Hazel also recalled one of the saddest moments in 1951 when she came to Riverstone for six months to look after her Mother who was very ill. Constable Clive Williams had finished his shift for the day and as he was leaving the station on his motor bike she called out to him “Be careful”. He called back “only the good die young”. A few minutes later he was killed in a motor vehicle accident at Vineyards. The service took place at Windsor Methodist Church, it was a Police funeral, very impressive, and the biggest funeral in Windsor Hazel has ever seen.
Hazel continues: I often asked Dad in later years why he never applied to be a Sergeant and he replied that it wasn’t worth it for 6d (5c) a day extra and if he obtained a Sergeant’s position he would have had to leave Riverstone.
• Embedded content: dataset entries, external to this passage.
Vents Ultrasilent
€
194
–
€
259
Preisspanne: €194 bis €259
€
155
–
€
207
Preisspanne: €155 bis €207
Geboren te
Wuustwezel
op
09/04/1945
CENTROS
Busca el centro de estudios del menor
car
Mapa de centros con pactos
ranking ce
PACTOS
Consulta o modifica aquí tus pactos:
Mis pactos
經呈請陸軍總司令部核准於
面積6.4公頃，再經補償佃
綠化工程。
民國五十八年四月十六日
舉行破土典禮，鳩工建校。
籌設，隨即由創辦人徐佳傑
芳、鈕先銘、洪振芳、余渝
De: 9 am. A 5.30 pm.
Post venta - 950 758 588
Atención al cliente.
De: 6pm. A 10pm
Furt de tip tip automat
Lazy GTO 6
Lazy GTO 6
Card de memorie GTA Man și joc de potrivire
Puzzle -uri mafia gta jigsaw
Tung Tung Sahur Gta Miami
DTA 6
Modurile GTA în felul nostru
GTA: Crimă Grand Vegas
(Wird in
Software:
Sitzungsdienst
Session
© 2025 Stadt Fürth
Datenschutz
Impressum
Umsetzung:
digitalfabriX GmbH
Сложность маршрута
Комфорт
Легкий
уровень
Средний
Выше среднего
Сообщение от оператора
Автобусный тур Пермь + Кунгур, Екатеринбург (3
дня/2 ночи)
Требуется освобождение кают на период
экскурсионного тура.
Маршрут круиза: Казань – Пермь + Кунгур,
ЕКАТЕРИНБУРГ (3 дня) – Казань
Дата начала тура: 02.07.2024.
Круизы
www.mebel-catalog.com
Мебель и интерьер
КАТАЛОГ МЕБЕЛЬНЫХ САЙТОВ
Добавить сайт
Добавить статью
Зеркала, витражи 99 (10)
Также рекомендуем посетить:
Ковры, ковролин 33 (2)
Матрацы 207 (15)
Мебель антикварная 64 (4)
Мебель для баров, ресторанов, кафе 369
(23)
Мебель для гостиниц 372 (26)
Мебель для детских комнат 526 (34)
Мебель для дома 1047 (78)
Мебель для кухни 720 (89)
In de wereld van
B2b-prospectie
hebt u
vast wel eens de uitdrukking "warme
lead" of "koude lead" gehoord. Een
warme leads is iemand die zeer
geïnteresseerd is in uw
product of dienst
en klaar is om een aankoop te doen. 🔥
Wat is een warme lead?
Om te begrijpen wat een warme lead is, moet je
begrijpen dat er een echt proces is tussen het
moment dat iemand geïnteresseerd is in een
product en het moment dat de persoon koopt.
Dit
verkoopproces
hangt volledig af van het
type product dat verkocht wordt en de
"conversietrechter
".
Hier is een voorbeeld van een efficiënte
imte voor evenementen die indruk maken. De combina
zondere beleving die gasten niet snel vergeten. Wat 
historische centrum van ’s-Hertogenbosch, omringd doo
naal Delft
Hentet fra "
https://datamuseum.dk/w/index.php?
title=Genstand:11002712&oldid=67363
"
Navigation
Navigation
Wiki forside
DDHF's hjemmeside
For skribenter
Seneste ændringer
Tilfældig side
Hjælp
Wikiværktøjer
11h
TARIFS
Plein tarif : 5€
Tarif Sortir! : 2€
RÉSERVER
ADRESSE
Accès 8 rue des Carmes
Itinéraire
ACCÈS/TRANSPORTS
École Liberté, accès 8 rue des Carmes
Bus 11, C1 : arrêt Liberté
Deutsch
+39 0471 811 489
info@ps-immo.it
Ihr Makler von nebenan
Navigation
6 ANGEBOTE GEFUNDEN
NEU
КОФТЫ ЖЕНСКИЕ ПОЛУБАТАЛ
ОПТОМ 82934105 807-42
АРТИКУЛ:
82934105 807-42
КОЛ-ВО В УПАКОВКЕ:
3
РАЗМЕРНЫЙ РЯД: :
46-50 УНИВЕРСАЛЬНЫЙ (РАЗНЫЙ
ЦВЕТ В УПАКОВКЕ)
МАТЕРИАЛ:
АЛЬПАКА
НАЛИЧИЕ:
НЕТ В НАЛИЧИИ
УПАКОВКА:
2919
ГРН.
However in 1955 it was decided to upgrade Riverstone station and therefore a Sergeant would be required to supervise. Dad then decided to transfer to Richmond Police Station.
On his departure from Riverstone the local Chamber of Commerce presented them with a silver tea service which I still have. Dad then transferred to Richmond Police Station and he and Mum lived in the old Police residence at North Richmond. It was here that Mum passed away. On 24 March 1957 my Dad, Senior Constable Charlie Crawford retired. He passed away at his sister’s house in Parramatta on 13 November 1965. His funeral service was held at St. Paul’s Church of England, Riverstone and he was laid to rest with Mum at Marsden Park cemetery.